Stormy - jej dar był przekleństwem, który ściągnął na nią niewyobrażalne cierpienie. Widziała potwory w ludziach i ludzi w potworach.
Oczy tego mężczyzny obiecywały jej śmierć, a oczy wilka piekło. Otoczona przez największe stado wilkołaków, musi stawić czoła najpotężniejszemu alfie na świecie. Potomkowi Białej Wadery.

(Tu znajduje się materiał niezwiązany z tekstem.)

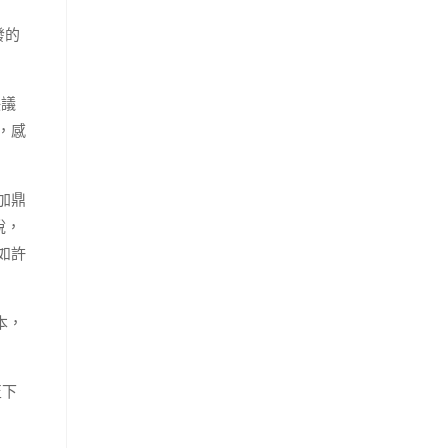
發的
決議
，感
加鼎
說，
如許
本，
至下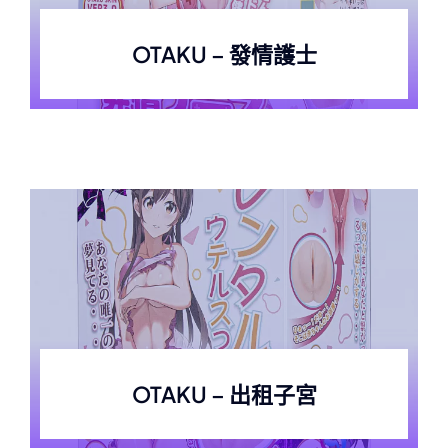
OTAKU – 發情護士
OTAKU – 出租子宮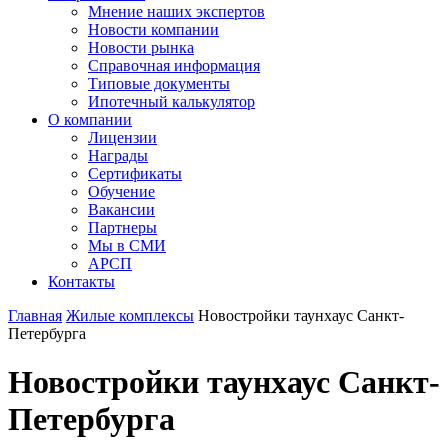
Мнение наших экспертов
Новости компании
Новости рынка
Справочная информация
Типовые документы
Ипотечный калькулятор
О компании
Лицензии
Награды
Сертификаты
Обучение
Вакансии
Партнеры
Мы в СМИ
АРСП
Контакты
Главная
Жилые комплексы
Новостройки таунхаус Санкт-
Петербурга
Новостройки таунхаус Санкт-
Петербурга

Carter Boderic- to bezwzględny przywódca stada wilkołaków. Obarczony dziedzictwem, które dla niego stanowi prawo, zjednoczył wszystkie stada, budując potęgę, z którą muszą liczyć się inni zmiennokształtni. Zmienił stare prawa, poza najważniejszym prawem, prawem czystej krwi. Nie wierzy w posiadanie bratniej duszy, bo od setek lat żaden z jego przodków nigdy jej nie spotkał. To przekleństwo Białej Wadery, którą zabił jego przodek.
Jak wiele będzie w stanie poświęcić, gdy jego dusza znajdzie swoje lustrzane odbicie w pięknych chabrowych oczach człowieka?
Uwaga!
Książka jest wytworem mojej wyobraźni i nie wyrażam zgody na kopiowanie w jakiejkolwiek postaci
Kategoria wiekowa: +18 (seks, przemoc, wulgarny język). Treść nieodpowiednia dla wrażliwych czytelników.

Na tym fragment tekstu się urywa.